At times, it might mean I need to seek love in Love’s face before I hear the complaint that reflects my daughter’s heart or read that Pretty Pony story again.
But when I ask for love from the Love Giver, I can give what I give to my family, my God, this world as an offering of love. A goodwill offering of messy-and-seeking-to-follow-the-Savior-humanness.
Yesterday, we rode a hay-covered flatbed to a field of pumpkins. The sun shone, and the round vegetables sparkled in full color. We wore sweatshirts around our waists and ran through the patch, searching for round friends that would sit on our front porch for the next few weeks.

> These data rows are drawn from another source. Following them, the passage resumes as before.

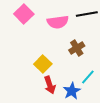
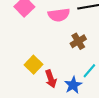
yellow square: (43, 64) -> (34, 65), moved

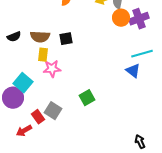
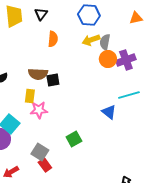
brown semicircle: (40, 37) -> (38, 74), moved
blue triangle: (133, 71) -> (109, 112), moved
red rectangle: (38, 117) -> (45, 165), moved

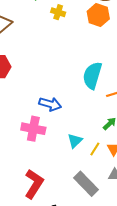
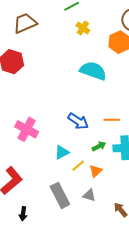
cyan semicircle: (92, 75) -> (93, 71), moved, turned 76
blue arrow: (50, 104) -> (78, 121), moved

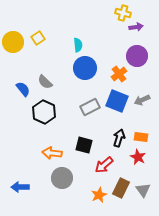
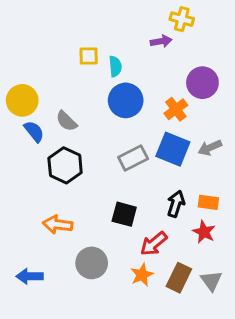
purple arrow: (136, 27) -> (161, 41), moved
yellow square: (38, 38) -> (89, 56), moved, turned 32
yellow circle: (13, 42) -> (22, 100), moved
orange arrow: (52, 153) -> (58, 225), moved
orange star: (99, 195) -> (142, 275), moved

The field was filled with traditional orange pumpkins and also white, sea foam green, peanut-shaped and the ones I think are a little piece of magic. Deep orange with colors more like a sunset than a pie.
As we all know, the pumpkin patch is not without its hazards. Long twisty vines catch little rain boots. Rotten pumpkin slicks await prat falls. Then there are the nasty ones oozing seeds and fur very unbecomingly. I avoid those and pray the girls will, too.

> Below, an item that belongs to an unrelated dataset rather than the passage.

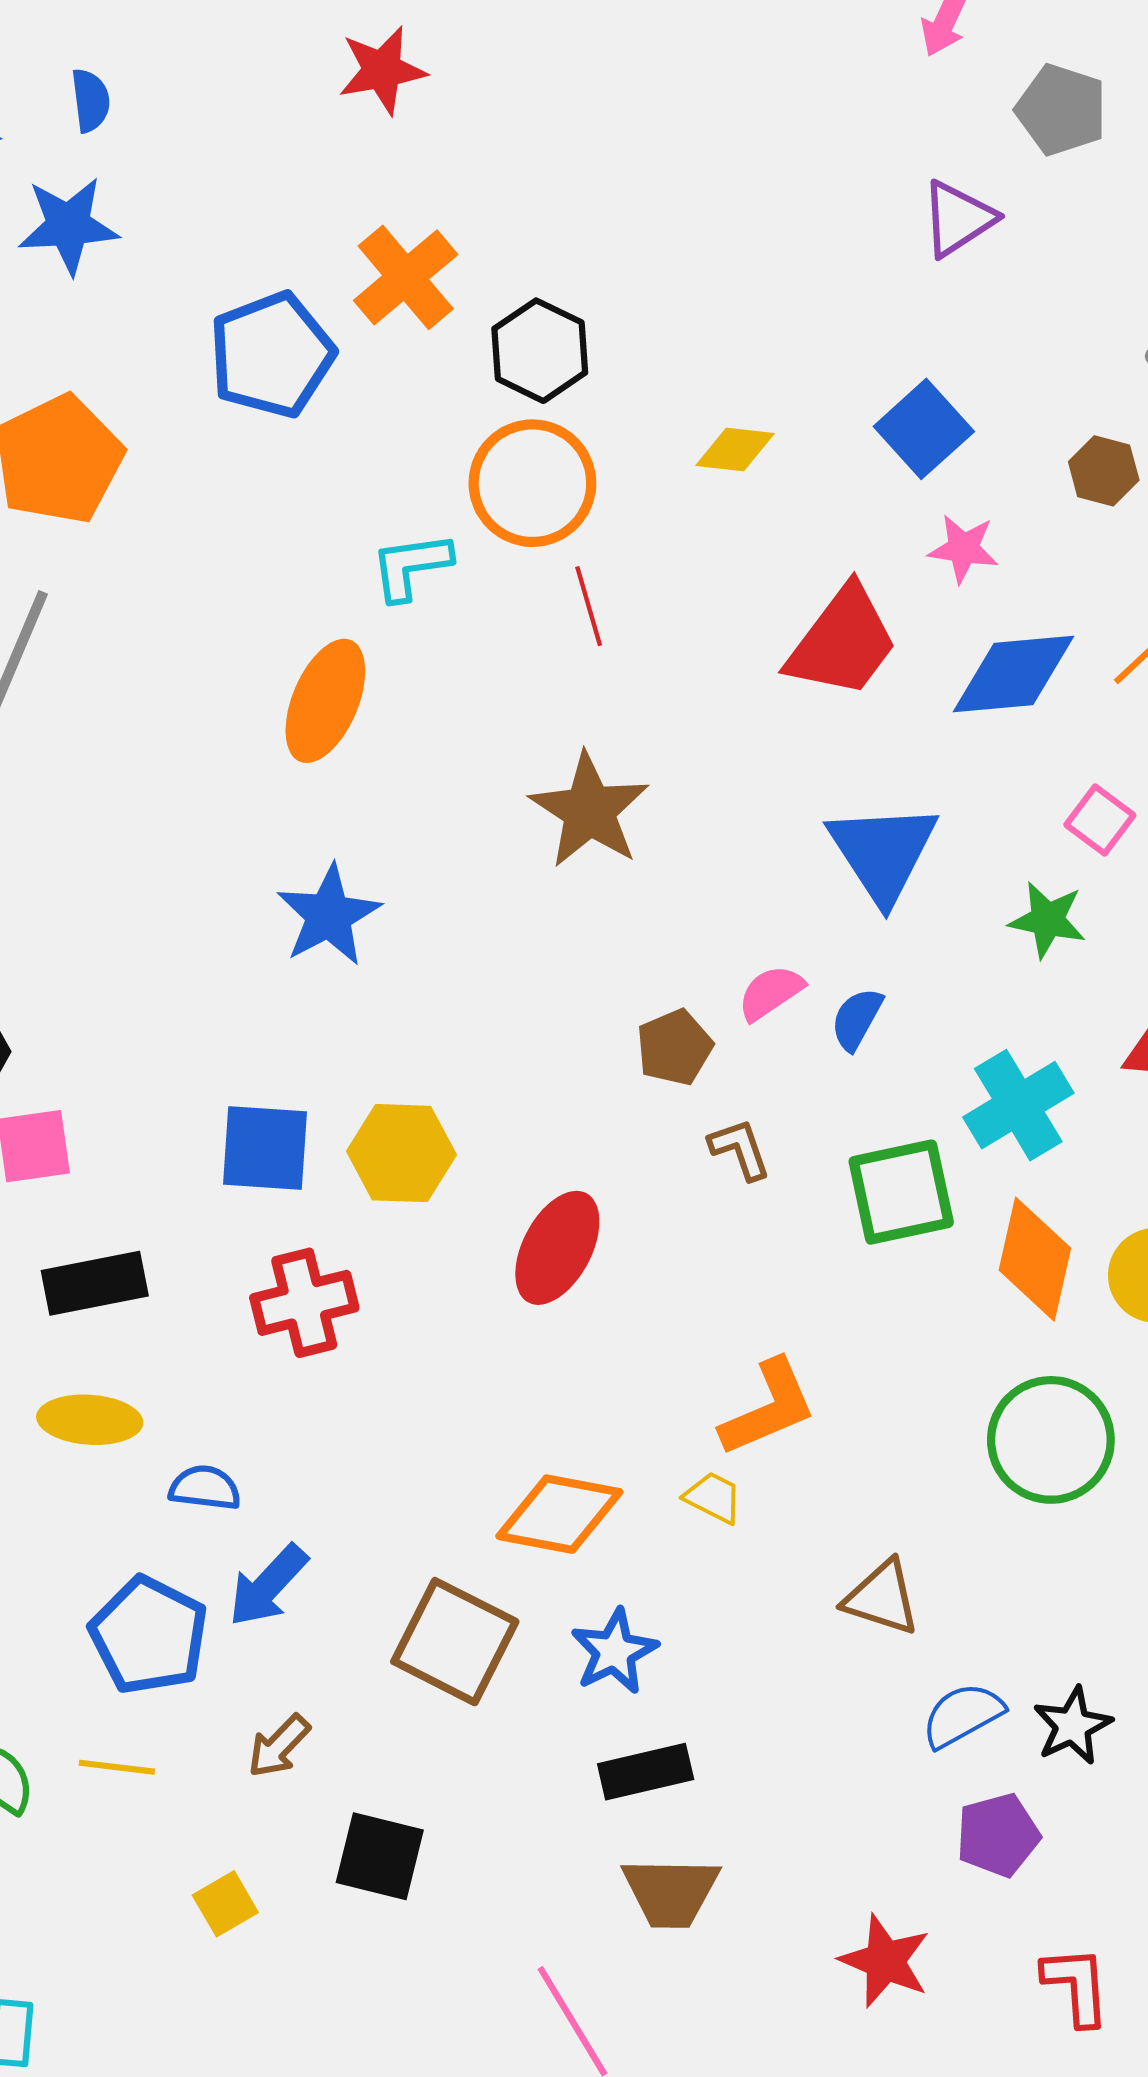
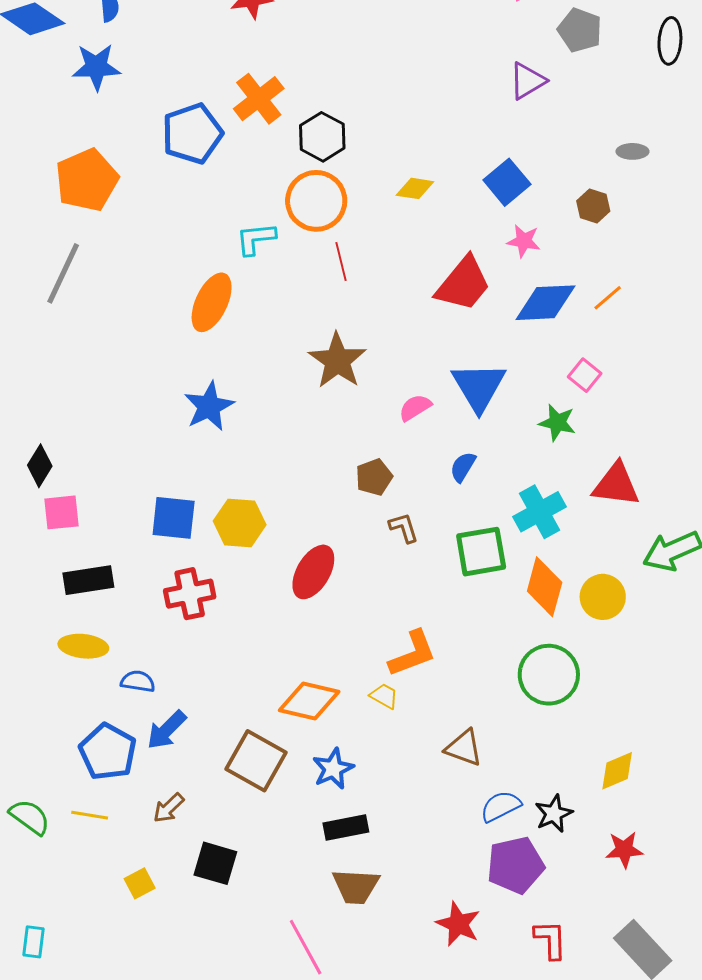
pink semicircle: (771, 993) -> (415, 407), moved
purple pentagon: (998, 1835) -> (515, 865), size x1.4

Yesterday, our daughters were zeroing in on their choices, and then I saw mine. Luscious color, perfect organic shape. It was effortless beauty in a pumpkin body.
I reached to pick it up.
My beautiful pumpkin was not what it seemed.
Inside it was stinking, rotting, decaying mess. I had been so taken by its shine and glow that I had missed what was inside.

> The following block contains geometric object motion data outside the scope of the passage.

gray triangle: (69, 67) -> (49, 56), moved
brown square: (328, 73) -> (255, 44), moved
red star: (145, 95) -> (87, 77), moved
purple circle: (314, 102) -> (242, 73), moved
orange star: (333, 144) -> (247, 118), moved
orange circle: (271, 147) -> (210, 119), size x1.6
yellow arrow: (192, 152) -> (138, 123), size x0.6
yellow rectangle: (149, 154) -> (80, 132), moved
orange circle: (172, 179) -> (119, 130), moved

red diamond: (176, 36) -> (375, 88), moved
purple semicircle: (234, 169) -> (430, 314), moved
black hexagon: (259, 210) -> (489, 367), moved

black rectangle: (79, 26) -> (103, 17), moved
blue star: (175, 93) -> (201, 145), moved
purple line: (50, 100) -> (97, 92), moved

As I sit and type this morning, with clutter still swirling around me, I pray I (and this home) not be like that pumpkin — sparkly on the outside, but filthy and crumbling inside.
Like twisting kids’ arms to get them to pose for a happy-looking picture.
Like stuffing real life in closets to create a false image.
Like going through the motions of living with resentment and bitterness.
Today, may we delight in being a messy, beautifully imperfect offering. But one that is filled more than anything with love.

This is beautiful work Ash!! Thanks so much for sharing and being brave. You have always had a gift and I’m so glad you are doing this so that others can see His grace and love.
Bless you, Nanc, and thank you. I’m so glad you’ve come!
Amen! And amen! so much for me in this to remember. I think I’ll dog-ear this page. (maybe I won’t even wash the pear juice from my fingers first.) thank you so much for this Ashley! Loved it!!
Hi Ash,
So I found the blog site address. This is amazing and so inspiring. You are so loving and real with everything said and it is a comfort to know that I am not alone.
Thank you,
Steph
Steph, I’m so glad you came to visit! Thanks so much for your encouragement. We all need to know we’re not alone, don’t we? Sending love!
So lovely! Oh how I wish there was blogging when my kids were romping through pumpkin patches!! I do have the scrapbooks but they don’t “speak” like a blog can! Great voice Ashley!!
Holly, I know for a fact that your scrapbooks are an amazing testimony to your love. You’re the one who taught me everything I know. :) Thanks for showing up here. xoxo
This is beautiful. Reduced me to tears and determined to be different. Thank you for your honesty, your wisdom, and most of all….your love.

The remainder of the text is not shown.